Montant, depuis 2012, des dépenses fiscales de la mission

(en millions d'euros)

2012

2013

2014

2015

Montant des dépenses fiscales

13 536

13 515

12 659

13 413

Source : commission des finances, d'après les projets annuels de performances

En particulier, les dépenses fiscales liées au handicap représentent un montant très significatif, de près de huit milliards d'euros d'après le projet annuel de performances , d'autant plus difficile à suivre qu'il concerne à la fois les recettes de l'Etat et des collectivités territoriales, et qu'il s'adresse aux publics des personnes handicapés, âgées et, dans certains cas mêmes, valides.
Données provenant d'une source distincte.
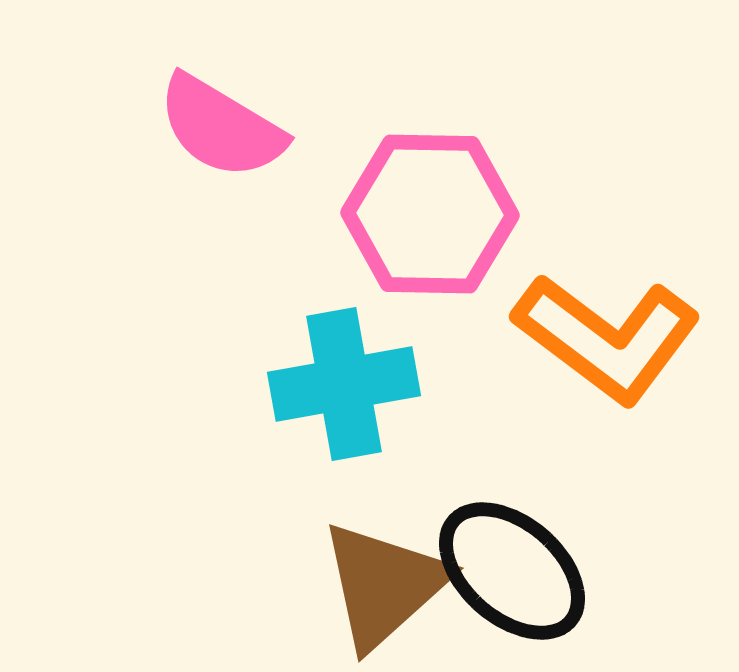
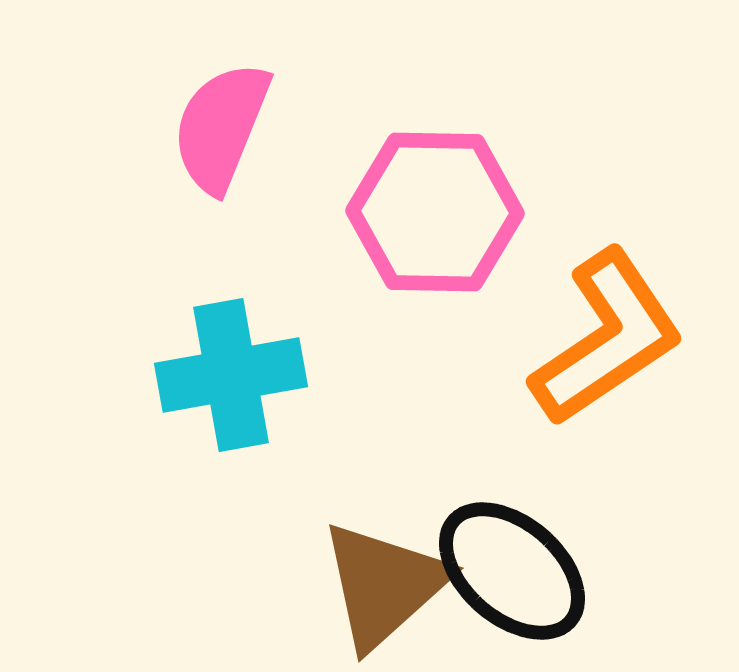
pink semicircle: rotated 81 degrees clockwise
pink hexagon: moved 5 px right, 2 px up
orange L-shape: rotated 71 degrees counterclockwise
cyan cross: moved 113 px left, 9 px up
Dans ce contexte, la Cour des comptes a publié en février 2014 un rapport sur la fiscalité du handicap qui souligne un « empilement de mesures sans cohérence » et qui reprend le constat, déjà établi par votre rapporteur spécial, d'une absence de pilotage des dépenses fiscales par le ministère des affaires sociales (voir encadré ci-dessous). Ainsi, dépenses fiscales et dépenses budgétaires, malgré leur quasi-équivalence en termes de montant, ne sont jamais articulées dans la définition de la politique publique du handicap.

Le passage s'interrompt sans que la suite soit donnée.